There was a time when it was easy to get recordings of the Miraculous Mandarin Suite, but not of the complete ballet. Not any more; there are terrific versions on CD conducted by Boulez, Slatkin, Eotvos, Alsop and Fischer, to name but a few. So this recording by Esa-Pekka Salonen with the Philharmonia now enters a crowded market-place.

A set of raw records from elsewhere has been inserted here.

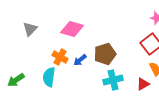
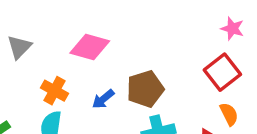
orange cross: (60, 57) -> (55, 91), moved

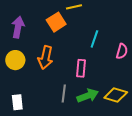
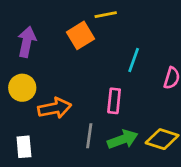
orange arrow: (45, 58) -> (55, 108), moved, turned -115

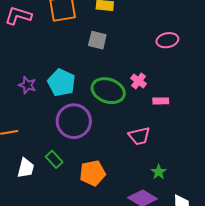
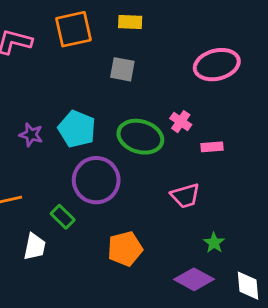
pink ellipse: (167, 40) -> (217, 65), size x1.5
green rectangle: (54, 159) -> (63, 217), moved

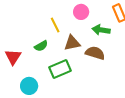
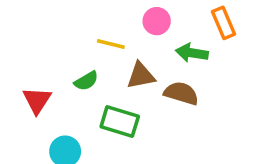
yellow line: (55, 25) -> (111, 44), turned -49
green rectangle: (60, 69) -> (120, 121), turned 40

However, this disc’s programme makes it particularly interesting; the Mandarin is joined by the Dance Suite and Contrasts for clarinet, violin and piano. The Dance Suite is an obvious choice, but Contrasts less so, being chamber music, though no less characteristic of its composer than the other works. Each of the three movements has the title of a Hungarian dance. The first, Verbunkos, (‘recruitment dance’) is quite slow, with a wry French Overture feel in its dotted rhythms, much as you find in Stravinsky’s neo-Classical works. However, Neo-Classical this is not, except in the sense of Bartók’s disciplined approach to musical form. The middle movement, Pihen (‘Relaxation’) is the slowest, and, despite its title, the most tense, with elements of Bartók’s nocturnal style. All the way through this movement, even more than the others, the composer makes very explicit the contrasts, as in the work’s title, not only in the timbres of the three instruments, but also in the precise contribution they make to this haunting music.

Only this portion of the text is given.